GTF or the General Transfer Format is identical to GFF version2. This module was created to read and write GTF data. This module aims to be a complete implementation of the GTF specification.

  • streaming parsing and streaming formatting
  • creates transcript features with children_features
  • only compatible with GTF

Note: For JBrowse, we generally encourage GFF3 over GTF

For GFF3, checkout @gmod/gff-js package found here

Install

$ npm install --save @gmod/gtf

Usage

import gtf from '@gmod/gtf'

// parse a file from a file name
gtf.parseFile('path/to/my/file.gtf', { parseAll: true })
.on('data', data => {
  if (data.directive) {
    console.log('got a directive',data)
  }
  else if (data.comment) {
    console.log('got a comment',data)
  }
  else if (data.sequence) {
    console.log('got a sequence from a FASTA section')
  }
  else {
    console.log('got a feature',data)
  }
})

// parse a stream of GTF text
const fs = require('fs')
fs.createReadStream('path/to/my/file.gtf')
.pipe(gtf.parseStream())
.on('data', data => {
  console.log('got item',data)
  return data
})
.on('end', () => {
  console.log('done parsing!')
})

// parse a string of gtf synchronously
let stringOfGTF = fs
  .readFileSync('my_annotations.gtf')
  .toString()
let arrayOfThings = gtf.parseStringSync(stringOfGTF)

// format an array of items to a string
let stringOfGTF = gtf.formatSync(arrayOfThings)

// format a stream of things to a stream of text.
// inserts sync marks automatically.
// note: this could create new gtf lines for transcript features
myStreamOfGTFObjects
.pipe(gtf.formatStream())
.pipe(fs.createWriteStream('my_new.gtf'))

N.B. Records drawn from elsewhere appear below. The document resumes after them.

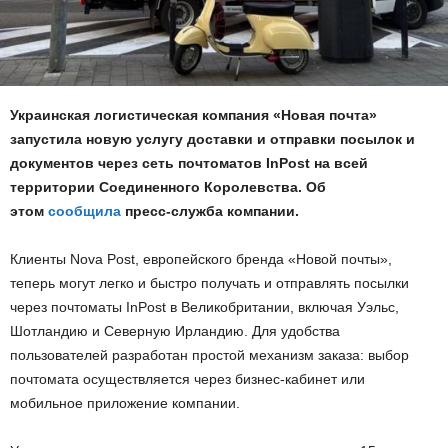
Украинская логистическая компания «Новая почта»
запустила новую услугу доставки и отправки посылок и
документов через сеть почтоматов InPost на всей
территории Соединенного Королевства. Об
этом
сообщила
пресс-служба компании.
Клиенты Nova Post, европейского бренда «Новой почты»,
теперь могут легко и быстро получать и отправлять посылки
через почтоматы InPost в Великобритании, включая Уэльс,
Шотландию и Северную Ирландию. Для удобства
пользователей разработан простой механизм заказа: выбор
почтомата осуществляется через бизнес-кабинет или
мобильное приложение компании.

// format a stream of things and write it to
// a gtf file. inserts sync marks
//  note: this could create new gtf lines for transcript features
myStreamOfGTFObjects
.pipe(gtf.formatFile('path/to/destination.gtf')

Object format

features

Because GTF can not handle a 3 level hierarchy (gene -> transcript -> exon), we parse GTF by creating transcript features with children features.

We do not create features from the gene_id. Values that are . in the GTF are null in the output.

ctgA	bare_predicted	CDS	10000	11500	.	+	0	transcript_id "Apple1";

Note: that is creates an additional transcript feature from the transcript id when featureType is not 'transcript'. It will then create a child CDS feature from the line of GTF shown above.

[
    [
        {
            "seq_name": "ctgA",
            "source": "bare_predicted",
            "featureType": "transcript",
            "start": 10000,
            "end": 11500,
            "score": null,
            "strand": "+",
            "frame": "0",
            "attributes": { "transcript_id": [ "\"Apple1\"" ] },
            "child_features": [[
                {
                    "seq_name": "ctgA",
                    "source": "bare_predicted",
                    "featureType": "CDS",
                    "start": 10000,
                    "end": 11500,
                    "score": null,
                    "strand": "+",
                    "frame": "0",
                    "attributes": { "transcript_id": [ "\"Apple1\"" ] },
                    "child_features": [],
                    "derived_features": []
                }
            ]],
            "derived_features": []
        }
    ]
]

directives, comments, sequences

parseDirective("##gtf\n")
// returns
{
  "directive": "gtf",
}

parseComment('# hi this is a comment\n')
// returns
{
  "comment": "hi this is a comment"
}

//These come from any embedded `##FASTA` section in the GTF file.
{
  "id": "ctgA",
  "description": "test contig",
  "sequence": "ACTGACTAGCTAGCATCAGCGTCGTAGCTATTATATTACGGTAGCCA"
}

API

Table of Contents

parseStream

Parse a stream of text data into a stream of feature, directive, and comment objects.

Parameters

  • options Object optional options object (optional, default {})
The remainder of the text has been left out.